• INSTRUCTIONS TO FOLLOW: Retype the listing below exactly, pictures removed.

*** Opening of DATA FOR ANALYSIS ***

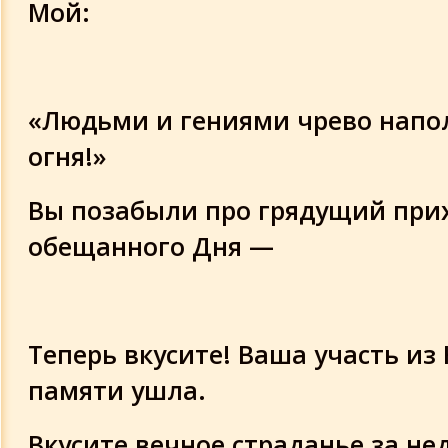
Мой:
«Людьми и гениями чрево напо
огня!»
Вы позабыли про грядущий при
обещанного Дня —
Теперь вкусите! Ваша участь из
памяти ушла.
Вкусите вечное страданье за н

*** Close of DATA FOR ANALYSIS ***

• RESULT OF THIS TASK:
Мой:
«Людьми и гениями чрево напо
огня!»
Вы позабыли про грядущий при
обещанного Дня —
Теперь вкусите! Ваша участь из
памяти ушла.
Вкусите вечное страданье за н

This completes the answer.